PlasmaFS

A few days ago, I released Plasma-0.4.1. This article gives an overview over the filesystem subsystem of it, which is actually the more important part. PlasmaFS differs in many points from popular distributed filesystems like HDFS. This starts from the beginning with the requirements analysis.

A distributed filesystem (DFS) allows it to store giant amounts of data. A high number of data nodes (computers with hard disks) can be attached to a DFS cluster, and usually a second kind of node, called name node, is used to store metadata, i.e. which files are stored and where. The point is now that the volume of metadata can be very low compared to the payload data (the ratios are somewhere between 1:10,000 to 1:1,000,000), so a single name node can manage a quite large cluster. Also, the clients can contact the data nodes directly to access payload data - the traffic is not routed via the name node like in "normal" network filesystems. This allows enormous bandwidths.

The motivation for developing another DFS was that existing implementations, and especially the popular HDFS, make (in my opinion) unfortunate compromises to gain speed:

• The metadata is not well protected. Although the metadata is saved to disk and usually also replicated to another computer, these "safety copies" lag behind. In the case of an outage, data loss is common (HDFS even fails fatally when the disk fills up). Given the amount of data, this is not acceptable. It's like a local filesystem without journaling.
   
• The name node protocol is too simplistic, and because of this, DFS implementations need ultra-high-speed name node implementations (at least several 10000 operations per second) to manage larger clusters. Another consequence is that only large block sizes (several megabytes) promise decent access speeds, because this is the only implemented strategy to reduce the frequency of name node operations.
   
• Unless you can physically separate the cluster from the rest of the network, security is a requirement. It is difficult to provide, however, mainly because the data nodes are independently accessed, and you want to avoid that data nodes have to continuously check for access permissions. So the compromise is to leave this out in the DFS, and rely on complicated and error-prone configurations in network hardware (routers and gateways).

I'm not saying that HDFS is a bad implementation.

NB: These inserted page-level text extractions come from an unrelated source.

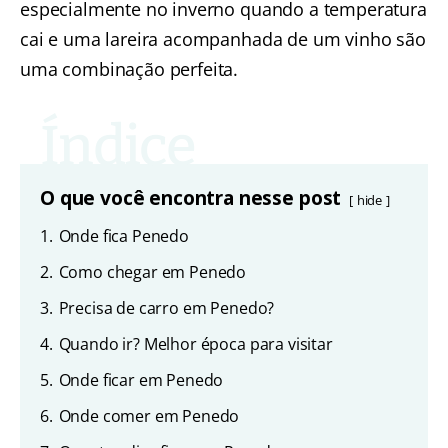
especialmente no inverno quando a temperatura
cai e uma lareira acompanhada de um vinho são
uma combinação perfeita.
O que você encontra nesse post
hide
1.
Onde fica Penedo
2.
Como chegar em Penedo
3.
Precisa de carro em Penedo?
4.
Quando ir? Melhor época para visitar
5.
Onde ficar em Penedo
6.
Onde comer em Penedo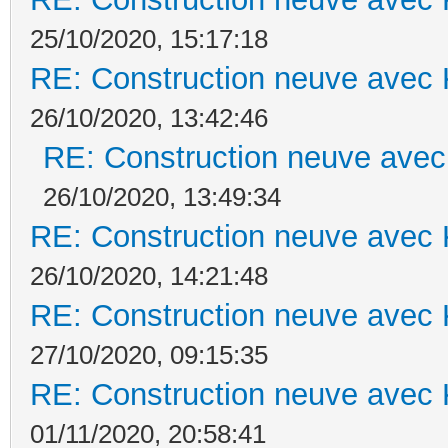
25/10/2020, 15:17:18
RE: Construction neuve avec 
26/10/2020, 13:42:46
RE: Construction neuve avec
26/10/2020, 13:49:34
RE: Construction neuve avec 
26/10/2020, 14:21:48
RE: Construction neuve avec 
27/10/2020, 09:15:35
RE: Construction neuve avec 
01/11/2020, 20:58:41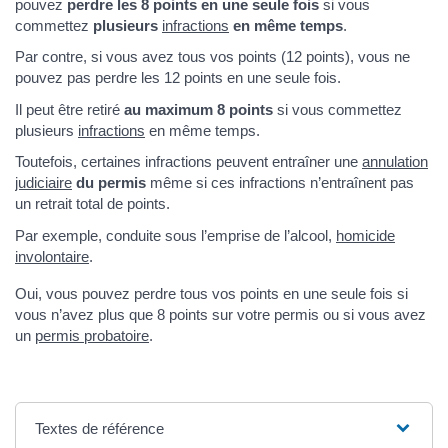
pouvez
perdre les 8 points en une seule fois
si vous
commettez
plusieurs
infractions
en même temps
.
Par contre, si vous avez tous vos points (12 points), vous ne
pouvez pas perdre les 12 points en une seule fois.
Il peut être retiré
au maximum 8 points
si vous commettez
plusieurs
infractions
en même temps.
Toutefois, certaines infractions peuvent entraîner une
annulation
judiciaire
du permis
même si ces infractions n’entraînent pas
un retrait total de points.
Par exemple, conduite sous l’emprise de l’alcool,
homicide
involontaire
.
Oui, vous pouvez perdre tous vos points en une seule fois si
vous n’avez plus que 8 points sur votre permis ou si vous avez
un
permis probatoire
.
Textes de référence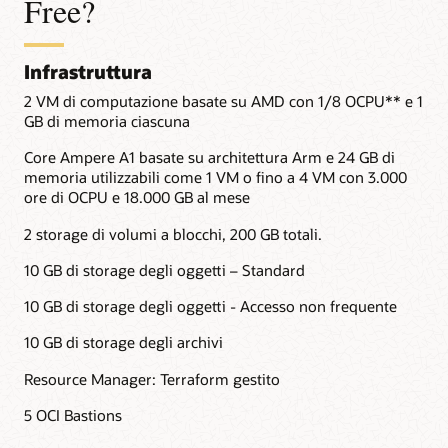
Free?
Infrastruttura
2 VM di computazione basate su AMD con 1/8 OCPU** e 1
GB di memoria ciascuna
Core Ampere A1 basate su architettura Arm e 24 GB di
memoria utilizzabili come 1 VM o fino a 4 VM con 3.000
ore di OCPU e 18.000 GB al mese
2 storage di volumi a blocchi, 200 GB totali.
10 GB di storage degli oggetti – Standard
10 GB di storage degli oggetti - Accesso non frequente
10 GB di storage degli archivi
Resource Manager: Terraform gestito
5 OCI Bastions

My point is only that there is an alternative where safety and security are taken more seriously, and that there are other ways to get high speed than those that are implemented in HDFS.

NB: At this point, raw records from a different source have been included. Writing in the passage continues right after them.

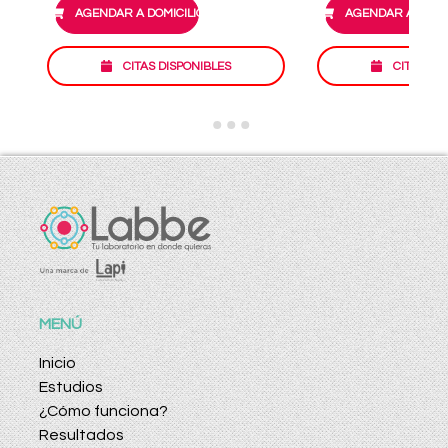
AGENDAR A DOMICILIO
AGENDAR A DOMIC
CITAS DISPONIBLES
CITAS DI
MENÚ
Inicio
Estudios
¿Cómo funciona?
Resultados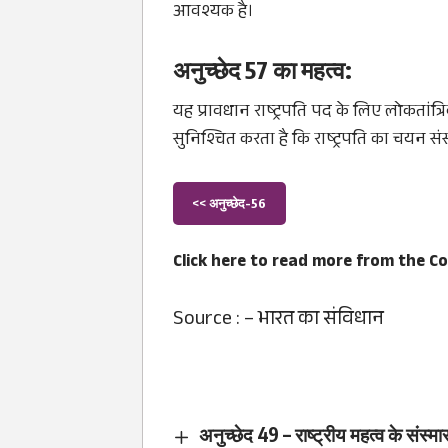
आवश्यक है।
अनुच्छेद 57 का महत्व:
यह प्रावधान राष्ट्रपति पद के लिए लोकतां
सुनिश्चित करता है कि राष्ट्रपति का चयन संस
<< अनुच्छेद-56
Click here to read more from the
Co
Source : –
भारत का संविधान
अनुच्छेद 49 – राष्ट्रीय महत्व के संस्मा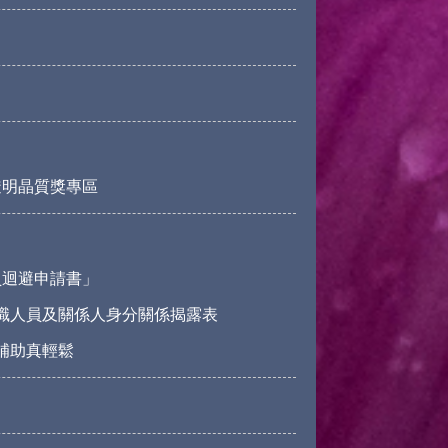
透明晶質獎專區
員迴避申請書」
職人員及關係人身分關係揭露表
請補助真輕鬆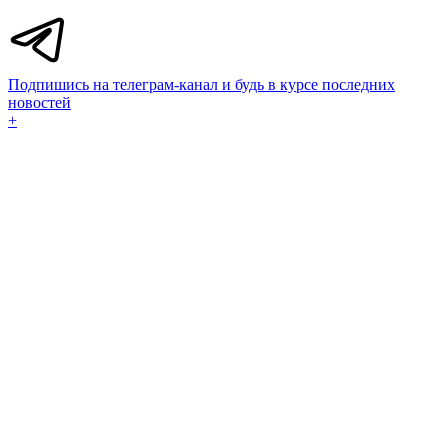
Подпишись на телеграм-канал и будь в курсе последних
новостей
+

Using SSDs for transacted metadata stores

PlasmaFS starts at a different point. It uses a data store with full transactional support (right now this is PostgreSQL, just for development simplicity, but other, and more light-weight systems could also fill out this role). This includes:

• Data are made persistent in a way so that full ACID support is guaranteed (remember, the ACID properties are atomicity, consistency, isolation, and durability).
• For keeping replicas synchronized, we demand support for two-phase commit, i.e. that transactions can be prepared before the actual commit with the guarantee that the commit is fail-safe after preparation. (Essentially, two-phase commit is a protocol between two database systems keeping them always consistent.)

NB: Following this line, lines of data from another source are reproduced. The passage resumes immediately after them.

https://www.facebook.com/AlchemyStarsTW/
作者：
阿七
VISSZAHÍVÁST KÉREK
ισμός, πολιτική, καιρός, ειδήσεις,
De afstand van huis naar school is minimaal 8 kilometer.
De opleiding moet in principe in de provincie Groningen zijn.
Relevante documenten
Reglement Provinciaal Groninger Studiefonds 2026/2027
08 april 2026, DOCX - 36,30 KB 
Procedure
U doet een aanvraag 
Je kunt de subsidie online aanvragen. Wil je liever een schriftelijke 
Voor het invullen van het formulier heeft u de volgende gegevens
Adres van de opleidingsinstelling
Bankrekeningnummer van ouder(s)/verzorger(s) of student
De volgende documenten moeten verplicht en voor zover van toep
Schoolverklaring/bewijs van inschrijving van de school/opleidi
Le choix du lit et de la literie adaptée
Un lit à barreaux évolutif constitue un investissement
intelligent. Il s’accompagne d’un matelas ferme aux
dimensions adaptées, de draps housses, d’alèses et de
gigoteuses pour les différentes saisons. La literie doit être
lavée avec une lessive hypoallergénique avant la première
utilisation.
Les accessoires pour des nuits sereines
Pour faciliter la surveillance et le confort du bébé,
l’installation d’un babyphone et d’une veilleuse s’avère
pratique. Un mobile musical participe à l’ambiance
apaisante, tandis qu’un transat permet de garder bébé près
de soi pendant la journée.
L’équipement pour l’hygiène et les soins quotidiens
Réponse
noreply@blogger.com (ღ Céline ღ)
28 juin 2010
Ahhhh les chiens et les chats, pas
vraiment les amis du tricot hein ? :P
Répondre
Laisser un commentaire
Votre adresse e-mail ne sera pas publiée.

This is, by the way, the established prime-standard way of ensuring data safety for databases. It comes with its own problems, and the most challenging is that commits are relatively slow. The reason for this is the storage hardware - for normal hard disks the maximum frequency of commits is a function of the rotation speed. Fortunately, there is now an alternative: SSDs allow at present several 10000 syncs per second, which is two orders of magnitude more than classic hard disks provide. Good SSDs are still expensive, but luckily moderate disk sizes are already sufficient (with only a 100G database you can already manage a really giant filesystem).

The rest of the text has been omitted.